The overall goal of this proposal is to determine the importance of adult hippocampal neurogenesis to the recovery process following extended access methamphetamine intake. Research into understanding the neurobiological basis of addiction and relapse has significantly progressed, but to date few treatments are known to reverse the drug-induced neuroplasticity changes that convey vulnerability to relapse. Understanding the neuroplastic changes that underlie the relapse stage of addiction can help generate better treatment options for addiction. One potential mechanism to accelerate brain repair during withdrawal is stimulating the generation of neurons from adult neural stem cells - a process known as adult hippocampal neurogenesis. Neural stem cells persist in the adult hippocampal subgranular zone (SGZ). Adult hippocampal neurogenesis is involved in some aspects of methamphetamine addiction, as reinforcing doses of methamphetamine reduce proliferation, differentiation and neurogenesis of neural stem cells in the SGZ. However, the effects of withdrawal from methamphetamine on these stages of hippocampal neurogenesis are unknown. Furthermore, it is unclear if the process of adult neurogenesis can be stimulated during withdrawal;the types of neurons that can be replaced during withdrawal and their ability to integrate into preexisting circuitry. In the proposed studies, innovative genetic, electrophysiological and immunohistochemical techniques and behavioral models will be used to specifically label, stimulate or inhibit adult-generated neurons in the setting of extended access methamphetamine intake. Using these approaches, we will test our central hypothesis that hippocampal neurogenesis contributes to repair after withdrawal from extended access methamphetamine via neuronal replacement;thus, inhibiting this process will impair recovery and stimulating this process will augment recovery and reduce or prevent relapse. Studies in Aim 1 will characterize the long-term survival and integration of adult-generated neurons after methamphetamine self-administration. Experiments in Aim 2 will determine if adult neurogenesis is critical to the prevention of relapse.
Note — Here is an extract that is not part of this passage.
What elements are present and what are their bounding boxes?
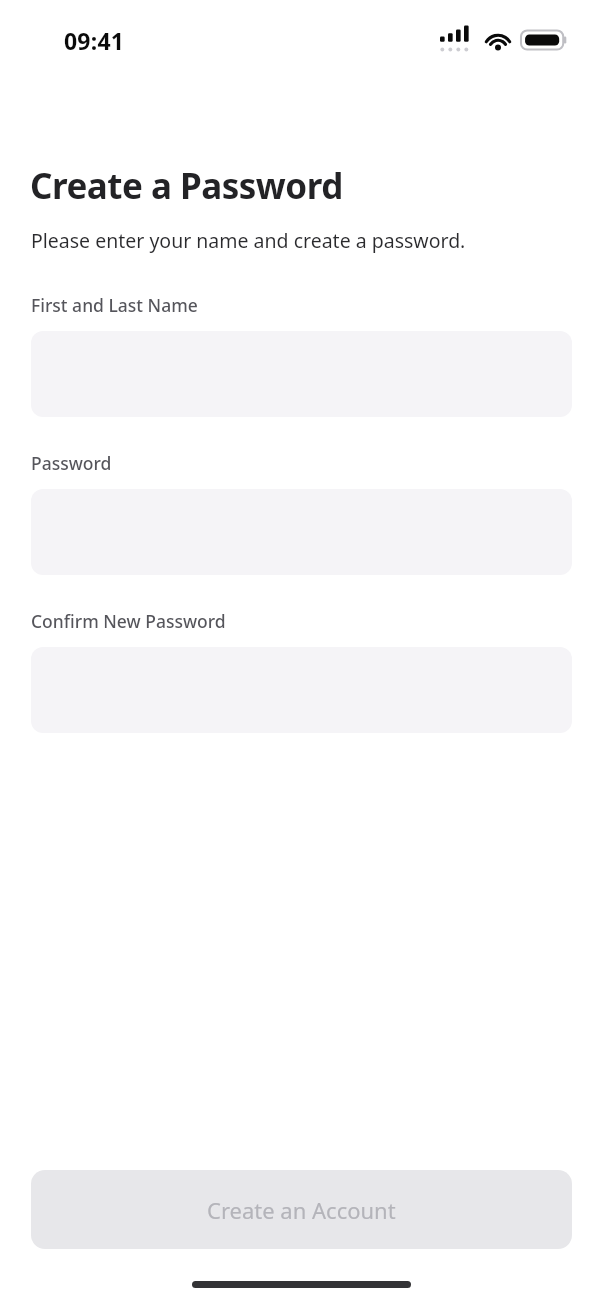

In Aim 3, we will determine whether adult neurogenesis during withdrawal contributes to functional recovery and prevents relapse.
Neural stem cells persist in the hippocampus in the adult mammalian brain. The proposed studies seek to determine whether hippocampal neural stem cells play a role in reducing relapse, assist with repair by replacing cells damaged by brain disorders and promote recovery.